South Sudan held an irregular meeting of the Council of Ministers on Wednesday, March 18, where recently appointed vice president Riek Machar spoke forcefully on the need for the government to aggressively tackle corruption as a first step toward building public trust. The NGO Transparency International has repeatedly ranked South Sudan as one of the most corrupt countries in the world, citing weak democratic institutions and norms as a primary contributor to South Sudan’s graft predicament.

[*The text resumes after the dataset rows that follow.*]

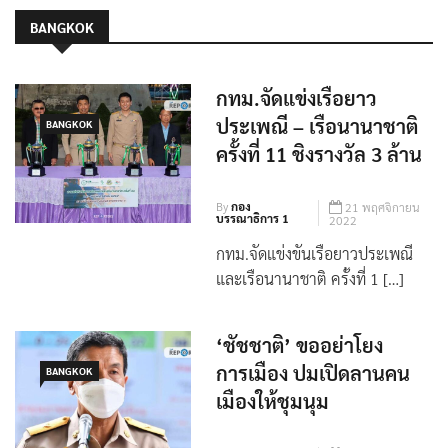
BANGKOK
กทม.จัดแข่งเรือยาว
ประเพณี – เรือนานาชาติ
BANGKOK
ครั้งที่ 11 ชิงรางวัล 3 ล้าน
By
กอง
21 พฤศจิกายน
บรรณาธิการ 1
2022
กทม.จัดแข่งขันเรือยาวประเพณี
และเรือนานาชาติ ครั้งที่ 1 […]
‘ชัชชาติ’ ขออย่าโยง
การเมือง ปมเปิดลานคน
BANGKOK
เมืองให้ชุมนุม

The East African quoted Kuol Nyuon, assistant professor at the University of Juba’s Department of Political Science, calling on the newly formed reconciliation government to redouble its anti-corruption efforts. Nyuon said decisive action needed to be taken for South Sudan to begin attracting foreign investors to assist in reconstruction efforts following the civil war.
Why It Matters
South Sudan bas been of the largest foreign aid recipients in Africa. Billions, however have been siphoned off by corrupt leadership and cronies. Machar will face a heavy challenge to implement an anti-corruption initiative, as a not insignificant number of South Sudanese officials directly profited from the civil war, according to “Consequences for Kleptocrats,” a report by the Sentry, an investigative and advocacy group. Nevertheless, corruption will need to be addressed, as it frequently undermines reconstruction efforts for developing nations. Funds needed to rebuild infrastructure, bolster bureaucratic institutions, and ensure a reliable supply of basic goods and services for citizens become lost, diverted, or embezzled due to corruption. The absence of a functioning state apparatus due to insufficient funds in turn creates conditions for lawlessness, black markets, and informal economies, which could devolve into riots and mass protests, and reignite tensions left over from a civil war.